Question

I am reading "Numerical Recipes in C The Art of Scientific Computing", and in chapter one there is a section which discusses how floating point numbers are represented from a somewhat architecture agnostic standpoint. This post pertains to the i386 family of the Intel processors, and how floating point numbers are represented in that architecture. My question specifically targets how the biased exponent is computed and how the Mantissa is represented. Is the leading one stored in the Mantissa or not.

In "Numerical Recipes in C The Art of Scientific Computing", I am given the formula:

s X M X B^(e - E) : s is a single bit to denote sign, M is the mantissa, B is the base (base 2), e is the exponent, and E is the bias on the exponent.

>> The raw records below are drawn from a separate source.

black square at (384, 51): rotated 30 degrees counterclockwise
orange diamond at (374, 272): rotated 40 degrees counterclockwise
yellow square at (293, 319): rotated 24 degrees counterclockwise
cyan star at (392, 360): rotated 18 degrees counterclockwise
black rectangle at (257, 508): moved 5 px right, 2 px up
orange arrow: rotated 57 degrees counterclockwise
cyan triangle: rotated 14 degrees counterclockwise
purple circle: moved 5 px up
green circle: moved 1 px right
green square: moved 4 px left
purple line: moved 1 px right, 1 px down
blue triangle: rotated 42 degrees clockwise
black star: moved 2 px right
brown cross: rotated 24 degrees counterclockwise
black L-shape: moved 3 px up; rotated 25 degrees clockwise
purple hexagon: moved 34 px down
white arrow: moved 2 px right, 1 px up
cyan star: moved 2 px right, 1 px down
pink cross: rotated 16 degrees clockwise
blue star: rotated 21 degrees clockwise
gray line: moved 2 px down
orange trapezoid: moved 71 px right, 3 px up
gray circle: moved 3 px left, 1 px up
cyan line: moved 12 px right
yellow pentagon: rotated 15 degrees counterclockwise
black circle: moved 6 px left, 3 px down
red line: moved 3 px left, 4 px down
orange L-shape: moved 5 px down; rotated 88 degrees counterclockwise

  1. Is e stored in 2's complement, or is it an unsigned 8 bit field?
  2. E is the bias. Is the bias 127?
  3. Is the mantissa to be read as 1.00000(2) or is it read .0000000(2)? Where (2) is base 2.
Was it helpful?

Solution

  1. e is an unsigned 8-bit field. The bias (E) is there to let you represent both positive and negative exponents. This is a slightly saner representation than two's complement for doing actual calculations, even if it's slightly awkward to think about.

  2. What the bias is depends on the floating-point type. For a standard IEEE float, it's 127. For a standard IEEE double, it's 1023.

  3. Not sure what you mean. For the standard float and double types, there's an implied 1 bit before the mantissa for normal numbers and none for subnormal numbers. If you have the IEEE float whose binary representation (sign, exponent, mantissa) is 0 01111111 01110111011101110111011, you can read this as (-1)^0 * 2^(01111111b) * 1.01110111011101110111011b Note the leading 1. before the mantissa.

When the exponent is as small as possible (zero), you have the subnormal numbers. When the exponent as large as possible (all ones), you have infinities and NaNs. The mantissa means something diferent here. All other exponents represent "normal numbers."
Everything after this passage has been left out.